## Read a research article that investigates the potential of using modularity to detect polarization

You will find on Moodle a research article published at the conference ICWSM https://www.icwsm.org/2025/index.html
Take the time to read it and see how researchers test ideas on real applications and propose new metrics when they consider existing tools are not sufficient. In your project you will also have to investigate your hypothesis on the data of your choice! 

11. After reading the article, implement the notion of boundary described.

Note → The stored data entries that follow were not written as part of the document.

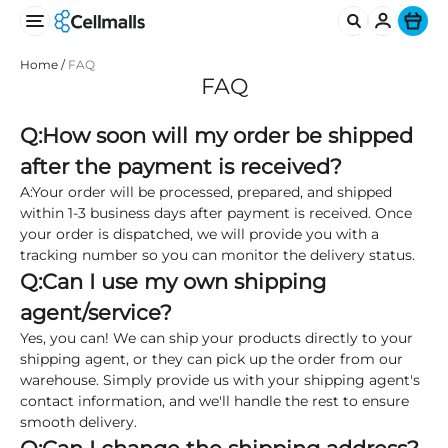
Ite
Home
/
FAQ
FAQ
Q:How soon will my order be shipped
after the payment is received?
A:Your order will be processed, prepared, and shipped
within 1-3 business days after payment is received. Once
your order is dispatched, we will provide you with a
tracking number so you can monitor the delivery status.
Q:
Can I use my own shipping
agent/service?
Yes, you can! We can ship your products directly to your
shipping agent, or they can pick up the order from our
warehouse. Simply provide us with your shipping agent's
contact information, and we'll handle the rest to ensure
smooth delivery.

Apply it on one of the graphs you have seen so far in this class, or on one graph from here (choose smaller graphs for efficiency): http://snap.stanford.edu/data/index.html


In [2]:
import networkx as nx
from ipysigma import Sigma
import numpy as np

In [3]:
# Solution for exercise 11

"""
explanation of meta data:
------------------------------------------------------------------------------
\\
Paper: hep-th/9201018
From: OGURAWA@VTCC1.CC.VT.EDU
Date: Thu, 9 Jan 1992 18:18:54 -0500 (EST)   (20kb)
Date (revised): Mon, 13 Jan 1992 15:35:36 -0500 (EST)

Title: Discrete and Continuum Virasoro Constraints in Two-Cut Hermitian Matrix
  Models
Authors: Waichi Ogura
Comments: 25 pages
Journal-ref: Prog.Theor.Phys. 89 (1993) 1311-1330
\\
  Continuum Virasoro constraints in the two-cut hermitian matrix models are
derived from the discrete Ward identities by means of the mapping from the
$GL(\infty )$ Toda hierarchy to the nonlinear Schr\"odinger (NLS) hierarchy.
The invariance of the string equation under the NLS flows is worked out. Also
the quantization of the integration constant $\alpha$ reported by Hollowood et
al. is explained by the analyticity of the continuum limit.
\\
"""

"""
We will do the following steps:
    1. extract all the authors as nodes, and the collaboration as edges with the weight of the number of collaborations.
    2. extract the title as the name of the paper, the number of arxiv and attribute them to the nodes.
    3. find communities in the graph.
    5. use citation data to find the most important communities.
"""



  """


'\nWe will do the following steps:\n    1. extract all the authors as nodes, and the collaboration as edges with the weight of the number of collaborations.\n    2. extract the title as the name of the paper, the number of arxiv and attribute them to the nodes.\n    3. find communities in the graph.\n    5. use citation data to find the most important communities.\n'

In [4]:
import os
import json
import re
import csv

def extract_author(text):
    match = re.search(r'Author:(.*?)(?:\\n\\n|Report-no:|Comments:|Title:)', text, re.DOTALL)
    if match:
        authors = match.group(1).replace("\n", " ")  # 处理换行符
        authors = re.sub(r'\(.*?\)', '', authors)  # 去除括号及其内容
        authors = [a.strip() for a in re.split(r',| and ', authors)]  # 拆分多个作者
        authors = [re.sub(r'[^a-zA-Z .]', '', a) for a in authors]  # 只保留拉丁字母、空格和点
        authors = [re.sub(r'\s+', ' ', a) for a in authors]  # 合并多个空格
        #将所有词的首字母大写, 其他字母小写
        authors = [a.title() for a in authors]
        authors = [a.replace("Nieegawa", "Niegawa") for a in authors]  # 统一名字格式
        authors = merge_name_variants(authors)  # 统一名字变体
        authors = resolve_abbreviations(authors)  # 处理缩写和全称重复
        authors = list(filter(None, authors))  # 去除空项
        return sorted(authors)
    return []

def merge_name_variants(authors):
    """合并同一作者的不同写法，如 Juan Maldacena 和 Juan M. Maldacena"""
    name_variants = {}
    
    for author in authors:
        base_name = re.sub(r'\b[A-Z]\.', '', author).strip()  # 移除首字母缩写
        if base_name in name_variants:
            name_variants[base_name].add(author)
        else:
            name_variants[base_name] = {author}
    
    return [max(variants, key=len) for variants in name_variants.values()]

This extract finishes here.